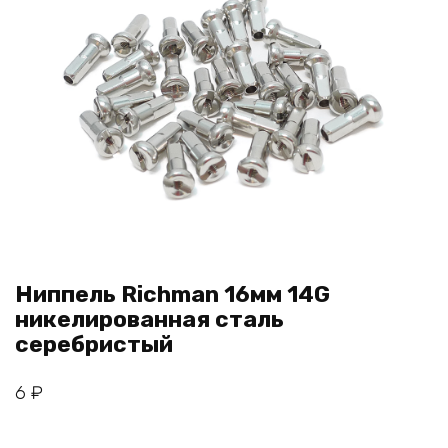
Ниппель Richman 16мм 14G
никелированная сталь
серебристый
6
₽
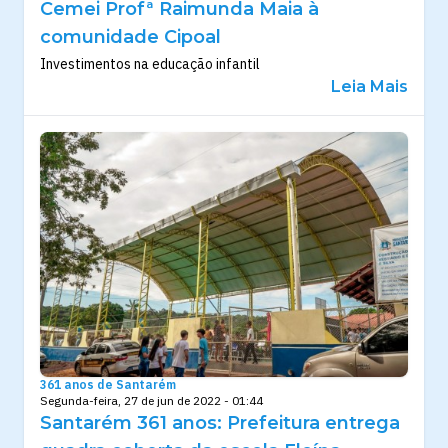
Cemei Profª Raimunda Maia à
comunidade Cipoal
Investimentos na educação infantil
Leia Mais
361 anos de Santarém
Segunda-feira, 27 de jun de 2022 - 01:44
Santarém 361 anos: Prefeitura entrega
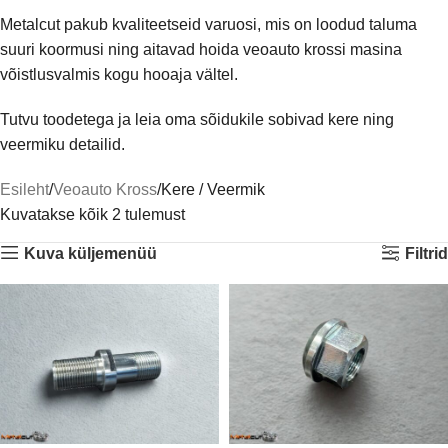
Metalcut pakub kvaliteetseid varuosi, mis on loodud taluma
suuri koormusi ning aitavad hoida veoauto krossi masina
võistlusvalmis kogu hooaja vältel.
Tutvu toodetega ja leia oma sõidukile sobivad kere ning
veermiku detailid.
Esileht
Veoauto Kross
Kere / Veermik
Kuvatakse kõik 2 tulemust
Kuva küljemenüü
Filtrid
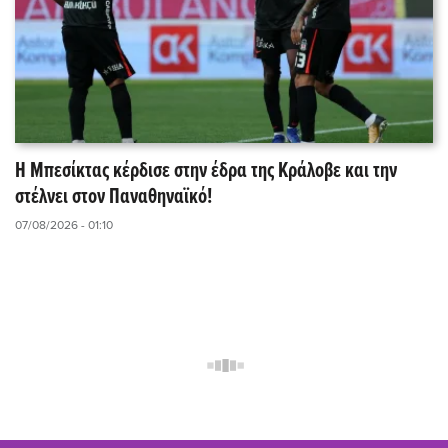
Η Μπεσίκτας κέρδισε στην έδρα της Κράλοβε και την
στέλνει στον Παναθηναϊκό!
07/08/2026 - 01:10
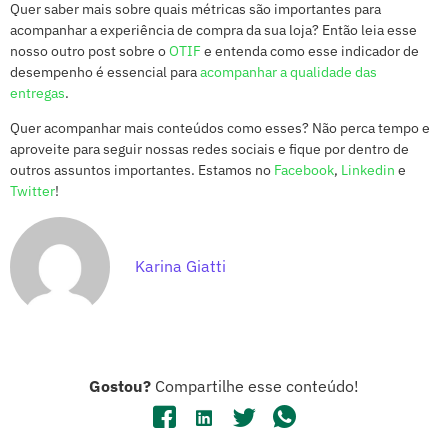
Quer saber mais sobre quais métricas são importantes para
acompanhar a experiência de compra da sua loja? Então leia esse
nosso outro post sobre o
OTIF
e entenda como esse indicador de
desempenho é essencial para
acompanhar a qualidade das
entregas
.
Quer acompanhar mais conteúdos como esses? Não perca tempo e
aproveite para seguir nossas redes sociais e fique por dentro de
outros assuntos importantes. Estamos no
Facebook
,
Linkedin
e
Twitter
!
Karina Giatti
Gostou?
Compartilhe esse conteúdo!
====
■ PROMPT
Look for the string "para" in the records, and copy every line where it is found.

■ TASK RESPONSE
Quer saber mais sobre quais métricas são importantes para
desempenho é essencial para
aproveite para seguir nossas redes sociais e fique por dentro de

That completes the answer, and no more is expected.